What the exercise asks
Which lines of the entries contain the string "were"? Please find them and copy them.

Provided entries
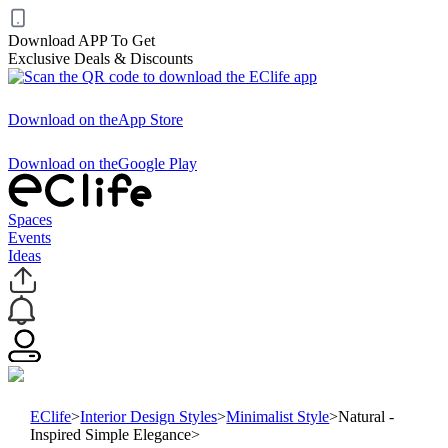
Download APP To Get
Exclusive Deals & Discounts
Download on the
App Store
Download on the
Google Play
Spaces
Events
Ideas
EClife
>
Interior Design Styles
>
Minimalist Style
>
Natural -
Inspired Simple Elegance
>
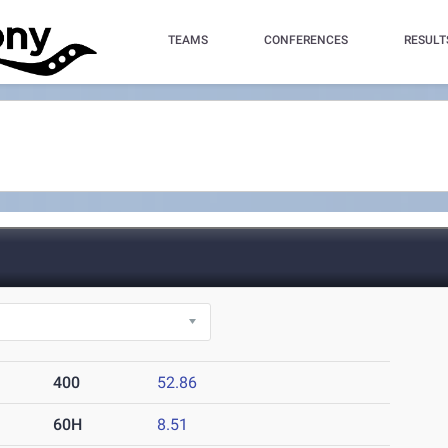
TEAMS
CONFERENCES
RESULT
400
52.86
60H
8.51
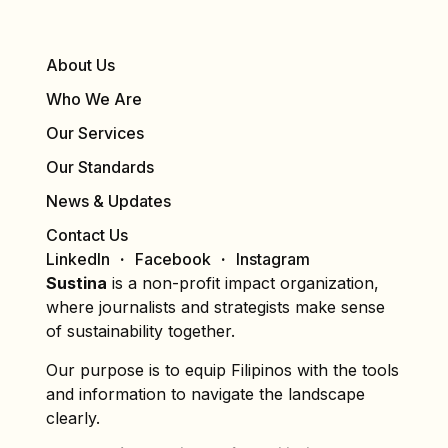
About Us
Who We Are
Our Services
Our Standards
News & Updates
Contact Us
LinkedIn
Facebook
Instagram
Sustina
is a non-profit impact organization,
where journalists and strategists make sense
of sustainability together.
Our purpose is to equip Filipinos with the tools
and information to navigate the landscape
clearly.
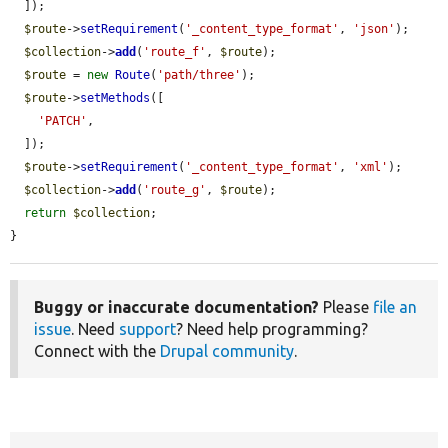
  ]);

$route
->
setRequirement
(
'_content_type_format'
, 
'json'
);

$collection
->
add
(
'route_f'
, 
$route
);

$route
 = 
new
Route
(
'path/three'
);

$route
->
setMethods
([

'PATCH'
,

  ]);

$route
->
setRequirement
(
'_content_type_format'
, 
'xml'
);

$collection
->
add
(
'route_g'
, 
$route
);

return
$collection
;

}
Buggy or inaccurate documentation?
Please
file an
issue
. Need
support
? Need help programming?
Connect with the
Drupal community
.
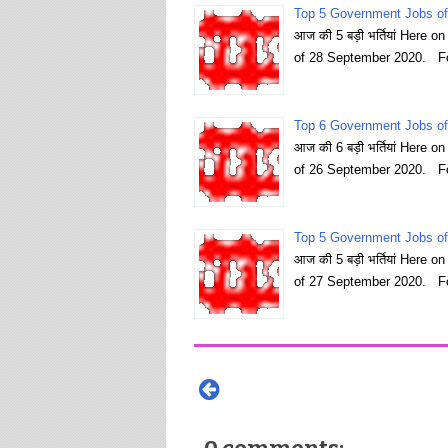
Top 5 Government Jobs of
आज की 5 बड़ी भर्तियां Here 
of 28 September 2020. Fo
Top 6 Government Jobs of
आज की 6 बड़ी भर्तियां Here 
of 26 September 2020. Fo
Top 5 Government Jobs of
आज की 5 बड़ी भर्तियां Here 
of 27 September 2020. Fo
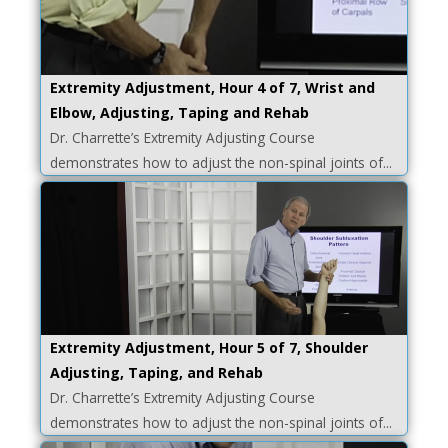
Extremity Adjustment, Hour 4 of 7, Wrist and
Elbow, Adjusting, Taping and Rehab
Dr. Charrette’s Extremity Adjusting Course
demonstrates how to adjust the non-spinal joints of...
Extremity Adjustment, Hour 5 of 7, Shoulder
Adjusting, Taping, and Rehab
Dr. Charrette’s Extremity Adjusting Course
demonstrates how to adjust the non-spinal joints of...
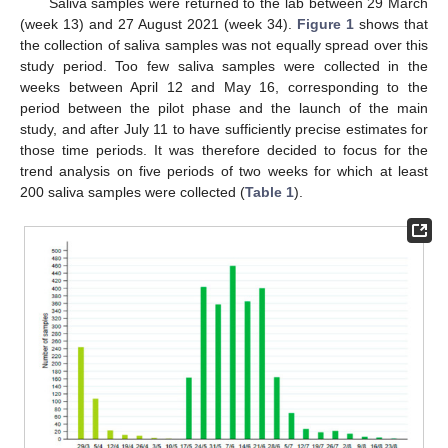
Saliva samples were returned to the lab between 29 March
(week 13) and 27 August 2021 (week 34).
Figure 1
shows that
the collection of saliva samples was not equally spread over this
study period. Too few saliva samples were collected in the
weeks between April 12 and May 16, corresponding to the
period between the pilot phase and the launch of the main
study, and after July 11 to have sufficiently precise estimates for
those time periods. It was therefore decided to focus for the
trend analysis on five periods of two weeks for which at least
200 saliva samples were collected (
Table 1
).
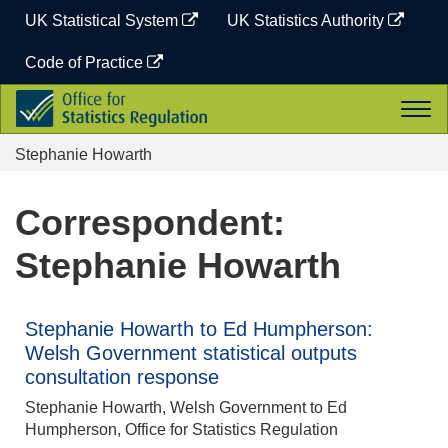
Skip
UK Statistical System
UK Statistics Authority
to
content
Code of Practice
Office
Togg
for
navi
Statistics
Stephanie Howarth
Regulation
Correspondent:
Stephanie Howarth
Stephanie Howarth to Ed Humpherson:
Welsh Government statistical outputs
consultation response
Stephanie Howarth, Welsh Government to Ed
Humpherson, Office for Statistics Regulation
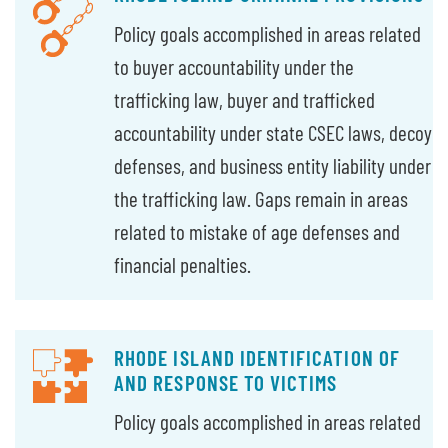
Policy goals accomplished in areas related
to buyer accountability under the
trafficking law, buyer and trafficked
accountability under state CSEC laws, decoy
defenses, and business entity liability under
the trafficking law. Gaps remain in areas
related to mistake of age defenses and
financial penalties.
RHODE ISLAND IDENTIFICATION OF
AND RESPONSE TO VICTIMS
Policy goals accomplished in areas related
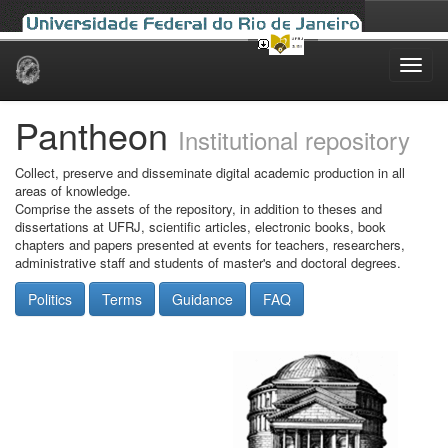
Skip
navigation
Pantheon
Institutional repository
Collect, preserve and disseminate digital academic production in all
areas of knowledge.
Comprise the assets of the repository, in addition to theses and
dissertations at UFRJ, scientific articles, electronic books, book
chapters and papers presented at events for teachers, researchers,
administrative staff and students of master's and doctoral degrees.
Politics
Terms
Guidance
FAQ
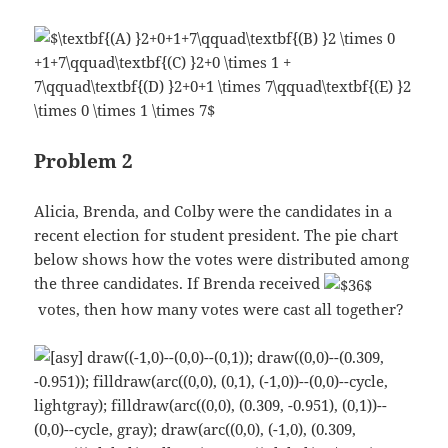
Problem 2
Alicia, Brenda, and Colby were the candidates in a
recent election for student president. The pie chart
below shows how the votes were distributed among
the three candidates. If Brenda received
votes, then how many votes were cast all together?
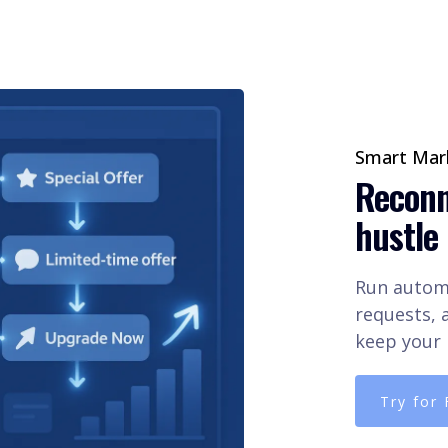
Smart Mark
Reconn
hustle
Run automa
requests, a
keep your 
Try for 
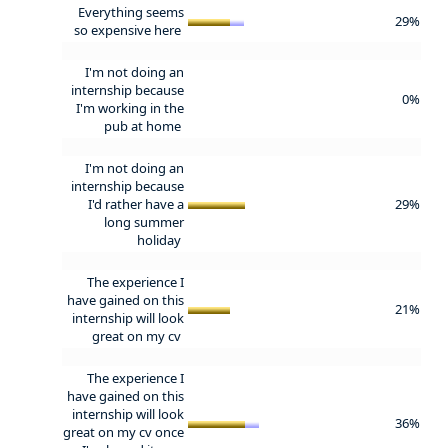
Everything seems
29%
so expensive here
I'm not doing an
internship because
0%
I'm working in the
pub at home
I'm not doing an
internship because
I'd rather have a
29%
long summer
holiday
The experience I
have gained on this
21%
internship will look
great on my cv
The experience I
have gained on this
internship will look
36%
great on my cv once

Exercise result
Saliva samples were returned to the lab between 29 March
study period. Too few saliva samples were collected in the
200 saliva samples were collected (
Alicia, Brenda, and Colby were the candidates in a
below shows how the votes were distributed among
votes, then how many votes were cast all together?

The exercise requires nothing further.